--- Input material ---

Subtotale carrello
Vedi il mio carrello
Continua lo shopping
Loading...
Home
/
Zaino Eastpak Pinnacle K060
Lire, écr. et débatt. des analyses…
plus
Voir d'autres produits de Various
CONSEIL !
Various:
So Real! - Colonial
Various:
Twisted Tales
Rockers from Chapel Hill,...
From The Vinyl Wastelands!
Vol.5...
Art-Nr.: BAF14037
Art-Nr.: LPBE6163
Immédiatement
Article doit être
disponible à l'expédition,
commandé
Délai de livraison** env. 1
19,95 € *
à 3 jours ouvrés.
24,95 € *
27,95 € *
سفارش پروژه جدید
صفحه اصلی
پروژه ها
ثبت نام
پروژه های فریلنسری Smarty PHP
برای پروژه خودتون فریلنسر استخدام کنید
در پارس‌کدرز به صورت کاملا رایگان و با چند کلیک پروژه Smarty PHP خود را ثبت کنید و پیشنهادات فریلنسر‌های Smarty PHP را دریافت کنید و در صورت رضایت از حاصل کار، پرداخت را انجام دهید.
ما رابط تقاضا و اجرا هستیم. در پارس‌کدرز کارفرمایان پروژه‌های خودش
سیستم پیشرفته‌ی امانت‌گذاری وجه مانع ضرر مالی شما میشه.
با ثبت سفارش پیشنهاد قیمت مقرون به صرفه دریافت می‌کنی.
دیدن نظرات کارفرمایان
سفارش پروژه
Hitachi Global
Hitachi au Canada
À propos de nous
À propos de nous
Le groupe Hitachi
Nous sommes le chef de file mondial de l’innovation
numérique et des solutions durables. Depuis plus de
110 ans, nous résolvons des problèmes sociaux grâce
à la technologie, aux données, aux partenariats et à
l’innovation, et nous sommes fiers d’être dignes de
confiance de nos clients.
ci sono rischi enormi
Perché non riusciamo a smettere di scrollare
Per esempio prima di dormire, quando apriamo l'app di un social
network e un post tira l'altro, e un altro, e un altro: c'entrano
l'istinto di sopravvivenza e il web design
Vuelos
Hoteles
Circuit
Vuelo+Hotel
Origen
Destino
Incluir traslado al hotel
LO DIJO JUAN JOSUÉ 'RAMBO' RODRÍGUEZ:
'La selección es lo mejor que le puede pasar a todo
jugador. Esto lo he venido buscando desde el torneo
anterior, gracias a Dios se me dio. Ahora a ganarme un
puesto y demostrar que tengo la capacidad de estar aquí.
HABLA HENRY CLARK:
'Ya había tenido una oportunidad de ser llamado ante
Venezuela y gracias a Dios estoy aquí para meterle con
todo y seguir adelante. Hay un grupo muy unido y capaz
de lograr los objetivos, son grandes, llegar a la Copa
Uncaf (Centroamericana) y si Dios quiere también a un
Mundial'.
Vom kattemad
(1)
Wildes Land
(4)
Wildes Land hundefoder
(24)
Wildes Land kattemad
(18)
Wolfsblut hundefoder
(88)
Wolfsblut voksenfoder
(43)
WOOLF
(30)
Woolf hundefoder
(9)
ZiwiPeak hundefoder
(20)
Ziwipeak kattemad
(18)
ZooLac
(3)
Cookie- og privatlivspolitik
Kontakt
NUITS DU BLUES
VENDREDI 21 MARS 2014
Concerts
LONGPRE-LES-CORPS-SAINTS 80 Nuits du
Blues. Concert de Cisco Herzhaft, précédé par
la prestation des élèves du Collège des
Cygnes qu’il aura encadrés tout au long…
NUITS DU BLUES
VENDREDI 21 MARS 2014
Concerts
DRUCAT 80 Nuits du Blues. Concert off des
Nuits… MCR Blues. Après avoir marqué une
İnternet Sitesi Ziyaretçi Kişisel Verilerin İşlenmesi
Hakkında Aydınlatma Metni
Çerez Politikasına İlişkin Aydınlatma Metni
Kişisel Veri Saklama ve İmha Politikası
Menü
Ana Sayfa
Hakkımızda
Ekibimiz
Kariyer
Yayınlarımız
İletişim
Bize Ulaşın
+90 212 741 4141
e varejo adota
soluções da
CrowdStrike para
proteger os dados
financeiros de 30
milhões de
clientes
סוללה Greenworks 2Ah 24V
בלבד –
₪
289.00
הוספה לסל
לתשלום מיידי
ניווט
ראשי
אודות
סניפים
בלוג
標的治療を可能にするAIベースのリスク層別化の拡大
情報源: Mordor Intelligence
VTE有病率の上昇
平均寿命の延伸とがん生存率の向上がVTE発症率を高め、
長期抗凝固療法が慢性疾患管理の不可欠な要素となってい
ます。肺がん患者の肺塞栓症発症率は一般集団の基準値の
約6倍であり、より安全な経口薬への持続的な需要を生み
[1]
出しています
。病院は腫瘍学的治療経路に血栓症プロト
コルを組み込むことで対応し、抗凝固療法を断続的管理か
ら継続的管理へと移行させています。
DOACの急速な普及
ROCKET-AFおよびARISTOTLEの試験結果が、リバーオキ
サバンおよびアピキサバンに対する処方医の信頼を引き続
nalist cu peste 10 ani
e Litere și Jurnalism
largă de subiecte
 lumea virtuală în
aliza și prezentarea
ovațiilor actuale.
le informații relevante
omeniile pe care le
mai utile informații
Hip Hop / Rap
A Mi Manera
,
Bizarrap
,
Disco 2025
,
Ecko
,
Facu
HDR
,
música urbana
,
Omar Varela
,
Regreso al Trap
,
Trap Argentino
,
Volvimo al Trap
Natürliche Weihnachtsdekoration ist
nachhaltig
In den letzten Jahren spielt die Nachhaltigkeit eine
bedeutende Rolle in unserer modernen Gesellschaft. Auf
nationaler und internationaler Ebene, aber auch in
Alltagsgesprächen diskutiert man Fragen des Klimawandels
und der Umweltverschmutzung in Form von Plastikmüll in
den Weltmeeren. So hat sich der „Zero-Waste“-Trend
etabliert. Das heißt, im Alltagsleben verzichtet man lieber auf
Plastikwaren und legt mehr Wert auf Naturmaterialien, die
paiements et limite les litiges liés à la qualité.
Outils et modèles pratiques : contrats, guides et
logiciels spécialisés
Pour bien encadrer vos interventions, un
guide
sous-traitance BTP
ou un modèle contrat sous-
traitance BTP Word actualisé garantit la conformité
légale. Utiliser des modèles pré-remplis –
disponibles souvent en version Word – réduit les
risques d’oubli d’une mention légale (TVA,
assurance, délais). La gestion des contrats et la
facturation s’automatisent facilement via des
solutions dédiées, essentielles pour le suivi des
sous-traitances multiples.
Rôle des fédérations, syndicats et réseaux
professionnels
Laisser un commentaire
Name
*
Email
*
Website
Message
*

---

Set the data down again in full, exactly as given.

Subtotale carrello
Vedi il mio carrello
Continua lo shopping
Loading...
Home
/
Zaino Eastpak Pinnacle K060
Lire, écr. et débatt. des analyses…
plus
Voir d'autres produits de Various
CONSEIL !
Various:
So Real! - Colonial
Various:
Twisted Tales
Rockers from Chapel Hill,...
From The Vinyl Wastelands!
Vol.5...
Art-Nr.: BAF14037
Art-Nr.: LPBE6163
Immédiatement
Article doit être
disponible à l'expédition,
commandé
Délai de livraison** env. 1
19,95 € *
à 3 jours ouvrés.
24,95 € *
27,95 € *
سفارش پروژه جدید
صفحه اصلی
پروژه ها
ثبت نام
پروژه های فریلنسری Smarty PHP
برای پروژه خودتون فریلنسر استخدام کنید
در پارس‌کدرز به صورت کاملا رایگان و با چند کلیک پروژه Smarty PHP خود را ثبت کنید و پیشنهادات فریلنسر‌های Smarty PHP را دریافت کنید و در صورت رضایت از حاصل کار، پرداخت را انجام دهید.
ما رابط تقاضا و اجرا هستیم. در پارس‌کدرز کارفرمایان پروژه‌های خودش
سیستم پیشرفته‌ی امانت‌گذاری وجه مانع ضرر مالی شما میشه.
با ثبت سفارش پیشنهاد قیمت مقرون به صرفه دریافت می‌کنی.
دیدن نظرات کارفرمایان
سفارش پروژه
Hitachi Global
Hitachi au Canada
À propos de nous
À propos de nous
Le groupe Hitachi
Nous sommes le chef de file mondial de l’innovation
numérique et des solutions durables. Depuis plus de
110 ans, nous résolvons des problèmes sociaux grâce
à la technologie, aux données, aux partenariats et à
l’innovation, et nous sommes fiers d’être dignes de
confiance de nos clients.
ci sono rischi enormi
Perché non riusciamo a smettere di scrollare
Per esempio prima di dormire, quando apriamo l'app di un social
network e un post tira l'altro, e un altro, e un altro: c'entrano
l'istinto di sopravvivenza e il web design
Vuelos
Hoteles
Circuit
Vuelo+Hotel
Origen
Destino
Incluir traslado al hotel
LO DIJO JUAN JOSUÉ 'RAMBO' RODRÍGUEZ:
'La selección es lo mejor que le puede pasar a todo
jugador. Esto lo he venido buscando desde el torneo
anterior, gracias a Dios se me dio. Ahora a ganarme un
puesto y demostrar que tengo la capacidad de estar aquí.
HABLA HENRY CLARK:
'Ya había tenido una oportunidad de ser llamado ante
Venezuela y gracias a Dios estoy aquí para meterle con
todo y seguir adelante. Hay un grupo muy unido y capaz
de lograr los objetivos, son grandes, llegar a la Copa
Uncaf (Centroamericana) y si Dios quiere también a un
Mundial'.
Vom kattemad
(1)
Wildes Land
(4)
Wildes Land hundefoder
(24)
Wildes Land kattemad
(18)
Wolfsblut hundefoder
(88)
Wolfsblut voksenfoder
(43)
WOOLF
(30)
Woolf hundefoder
(9)
ZiwiPeak hundefoder
(20)
Ziwipeak kattemad
(18)
ZooLac
(3)
Cookie- og privatlivspolitik
Kontakt
NUITS DU BLUES
VENDREDI 21 MARS 2014
Concerts
LONGPRE-LES-CORPS-SAINTS 80 Nuits du
Blues. Concert de Cisco Herzhaft, précédé par
la prestation des élèves du Collège des
Cygnes qu’il aura encadrés tout au long…
NUITS DU BLUES
VENDREDI 21 MARS 2014
Concerts
DRUCAT 80 Nuits du Blues. Concert off des
Nuits… MCR Blues. Après avoir marqué une
İnternet Sitesi Ziyaretçi Kişisel Verilerin İşlenmesi
Hakkında Aydınlatma Metni
Çerez Politikasına İlişkin Aydınlatma Metni
Kişisel Veri Saklama ve İmha Politikası
Menü
Ana Sayfa
Hakkımızda
Ekibimiz
Kariyer
Yayınlarımız
İletişim
Bize Ulaşın
+90 212 741 4141
e varejo adota
soluções da
CrowdStrike para
proteger os dados
financeiros de 30
milhões de
clientes
סוללה Greenworks 2Ah 24V
בלבד –
₪
289.00
הוספה לסל
לתשלום מיידי
ניווט
ראשי
אודות
סניפים
בלוג
標的治療を可能にするAIベースのリスク層別化の拡大
情報源: Mordor Intelligence
VTE有病率の上昇
平均寿命の延伸とがん生存率の向上がVTE発症率を高め、
長期抗凝固療法が慢性疾患管理の不可欠な要素となってい
ます。肺がん患者の肺塞栓症発症率は一般集団の基準値の
約6倍であり、より安全な経口薬への持続的な需要を生み
[1]
出しています
。病院は腫瘍学的治療経路に血栓症プロト
コルを組み込むことで対応し、抗凝固療法を断続的管理か
ら継続的管理へと移行させています。
DOACの急速な普及
ROCKET-AFおよびARISTOTLEの試験結果が、リバーオキ
サバンおよびアピキサバンに対する処方医の信頼を引き続
nalist cu peste 10 ani
e Litere și Jurnalism
largă de subiecte
 lumea virtuală în
aliza și prezentarea
ovațiilor actuale.
le informații relevante
omeniile pe care le
mai utile informații
Hip Hop / Rap
A Mi Manera
,
Bizarrap
,
Disco 2025
,
Ecko
,
Facu
HDR
,
música urbana
,
Omar Varela
,
Regreso al Trap
,
Trap Argentino
,
Volvimo al Trap
Natürliche Weihnachtsdekoration ist
nachhaltig
In den letzten Jahren spielt die Nachhaltigkeit eine
bedeutende Rolle in unserer modernen Gesellschaft. Auf
nationaler und internationaler Ebene, aber auch in
Alltagsgesprächen diskutiert man Fragen des Klimawandels
und der Umweltverschmutzung in Form von Plastikmüll in
den Weltmeeren. So hat sich der „Zero-Waste“-Trend
etabliert. Das heißt, im Alltagsleben verzichtet man lieber auf
Plastikwaren und legt mehr Wert auf Naturmaterialien, die
paiements et limite les litiges liés à la qualité.
Outils et modèles pratiques : contrats, guides et
logiciels spécialisés
Pour bien encadrer vos interventions, un
guide
sous-traitance BTP
ou un modèle contrat sous-
traitance BTP Word actualisé garantit la conformité
légale. Utiliser des modèles pré-remplis –
disponibles souvent en version Word – réduit les
risques d’oubli d’une mention légale (TVA,
assurance, délais). La gestion des contrats et la
facturation s’automatisent facilement via des
solutions dédiées, essentielles pour le suivi des
sous-traitances multiples.
Rôle des fédérations, syndicats et réseaux
professionnels
Laisser un commentaire
Name
*
Email
*
Website
Message
*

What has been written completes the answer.